Terra Daily — July 7, 2026
Research Worth Reading
- Physics-Informed Dynamic State Estimation for Current Transformers Using Graph Neural Networks — This paper proposes a physics-informed graph neural network approach to estimate the dynamic state of current transformers under transient core saturation, improving secondary current accuracy. For engineers pivoting to climate, it demonstrates how GNNs can be applied to grid instrumentation where physical constraints matter.
- RCOA Extension and Applications — This work extends the Relaxed Convex Obstacle Avoidance formulation, enabling fully convex optimal control problems for obstacle avoidance with analytical convergence guarantees. Mechanical and control engineers can apply these methods to autonomous navigation for infrastructure inspection, such as offshore wind or solar farms.
- Overload-Based Cascades in Multiplex Flow Networks with Partial Functionality — The study models cascading overload failures in multiplex flow networks where nodes can operate with partial functionality, unlike binary up/down assumptions. This matters for climate engineers building resilience simulations of interdependent power grids and supply chains under stress.
- Data-driven Kernel-based Predictive Control with Stability and Robustness Guarantees — This paper analyzes closed-loop stability and robustness of a data-driven kernel-based predictive control scheme that learns directly from input-output data. For climate tech, such control approaches can be deployed on building HVAC or grid storage without first-principles models, using standard ML tooling.
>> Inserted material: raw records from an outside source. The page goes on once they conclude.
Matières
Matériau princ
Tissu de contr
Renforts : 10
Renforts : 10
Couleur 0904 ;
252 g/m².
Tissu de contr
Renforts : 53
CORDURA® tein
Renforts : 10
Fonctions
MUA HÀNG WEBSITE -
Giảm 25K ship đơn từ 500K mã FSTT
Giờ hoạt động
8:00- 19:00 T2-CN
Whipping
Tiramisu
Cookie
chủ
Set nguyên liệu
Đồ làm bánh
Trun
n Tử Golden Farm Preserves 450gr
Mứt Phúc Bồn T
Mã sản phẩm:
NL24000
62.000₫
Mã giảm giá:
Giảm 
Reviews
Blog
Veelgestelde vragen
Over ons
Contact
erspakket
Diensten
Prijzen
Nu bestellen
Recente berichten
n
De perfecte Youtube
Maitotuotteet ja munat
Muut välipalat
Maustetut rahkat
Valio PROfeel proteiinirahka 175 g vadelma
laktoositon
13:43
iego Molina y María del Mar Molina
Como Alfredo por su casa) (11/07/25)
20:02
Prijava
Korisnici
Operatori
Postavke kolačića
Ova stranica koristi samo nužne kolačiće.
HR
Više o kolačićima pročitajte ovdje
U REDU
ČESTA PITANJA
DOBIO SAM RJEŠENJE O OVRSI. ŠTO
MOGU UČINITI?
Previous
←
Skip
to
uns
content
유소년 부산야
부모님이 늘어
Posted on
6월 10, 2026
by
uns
- Exact Closed-Form Feedforward Inversion for Dual-Bridge Series Resonant DC/DC Converter via State-Plane Analysis — The authors derive exact closed-form feedforward inversion maps for a dual-bridge series resonant DC/DC converter using state-plane trajectory analysis across four modulation variables. This gives power electronics engineers a direct control method for high-efficiency converters in EV charging or renewable energy interfaces.
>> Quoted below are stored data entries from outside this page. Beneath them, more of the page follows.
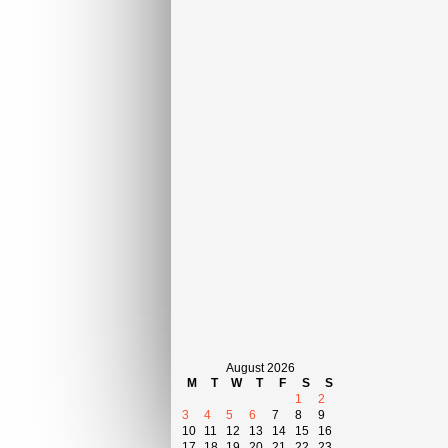
August 2026
M
T
W
T
F
S
S
1
2
3
4
5
6
7
8
9
10
11
12
13
14
15
16
17
18
19
20
21
22
23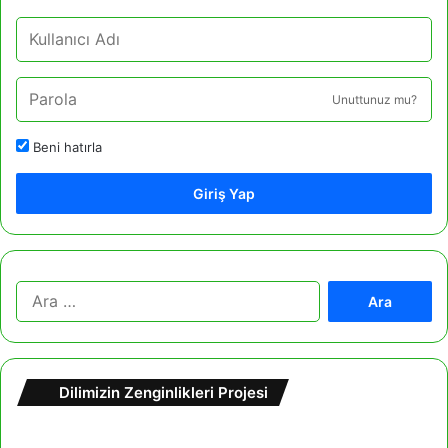
Unuttunuz mu?
Beni hatırla
Giriş Yap
A
r
a
m
a
Dilimizin Zenginlikleri Projesi
: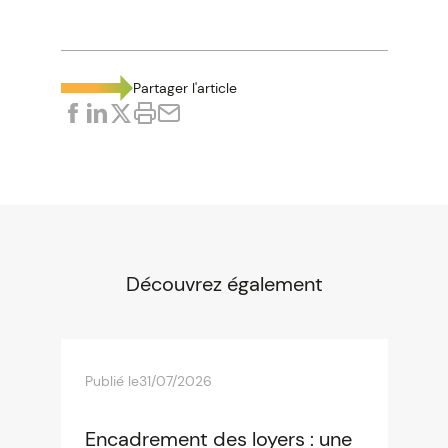
Partager l'article
Découvrez également
Publié le
31/07/2026
Encadrement des loyers : une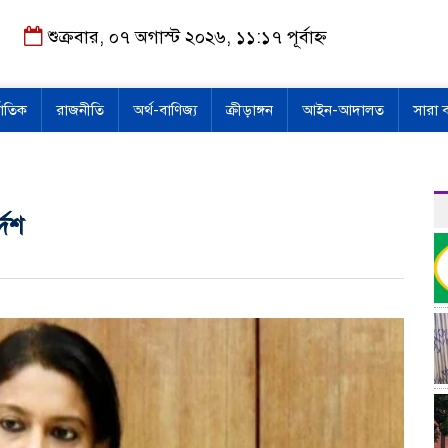
শুক্রবার, ০৭ অগাস্ট ২০২৬, ১১:১৭ পূর্বাহ্ন
জাতিক
রাজনীতি
অর্থ-বাণিজ্য
ক্রীড়াঙ্গন
আইন-আদালত
সারা 
দেশ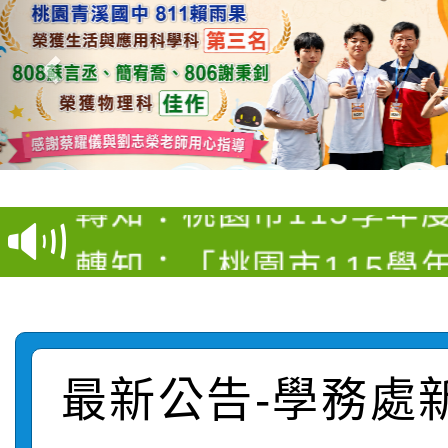
【甄選結果(第4招)】公
【甄選結果(第12招)】
學年度第1學期第9次代
轉知：桃園市115學年
學年度第1學期第7次代
結果(第4招)
轉知：「桃園市115學
賽及師生本土語及新住
結果(第12招)
轉知：「115年金融知
比賽實施要點」
賽實施要點
轉知臺中市政府政風處
動辦法」
最新公告-學務處
轉知：「115學年度全
城市手牽手，綠能透明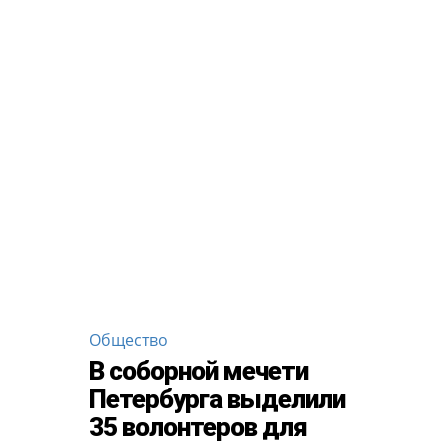
Общество
В соборной мечети
Петербурга выделили
35 волонтеров для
- Physics-Informed Neural State-Space Modeling of Battery-Electric Vehicle Dynamics for Closed-Loop Automated Parking Simulation — This work presents a physics-informed neural state-space model of a production battery-electric vehicle’s parking dynamics, identified from field-test maneuvers for closed-loop simulation. It shows how hybrid first-principles plus neural modeling can support EV control development, a direct application for engineers moving into transport decarbonization.
Today’s Synthesis
A concrete build for engineers this week: a grid-edge resilience stack that chains three of today’s papers into a working control loop. Start with Physics-Informed Dynamic State Estimation for Current Transformers Using Graph Neural Networks to recover accurate secondary current states under transient core saturation — this runs on PyTorch Geometric and fits directly onto existing substation telemetry without new hardware. Pipe those estimated node states into the Overload-Based Cascades in Multiplex Flow Networks with Partial Functionality simulator, which models partial-functionality degradation instead of binary up/down failure, producing a realistic stress map of interdependent grid and supply-chain links under load. Close the loop with Data-driven Kernel-based Predictive Control with Stability and Robustness Guarantees : train the kernel MPC directly on input-output data from distributed battery storage or building HVAC to shed or shift load when cascade risk crosses a set threshold. The full pipeline uses standard ML and convex optimization tooling (CVXPY, scikit-learn kernels) with no requirement for a first-principles grid model. For a software or ML engineer entering climate work, this is a tractable weekend-scale prototype that exercises GNN inference, network simulation, and certified control in one deployable package.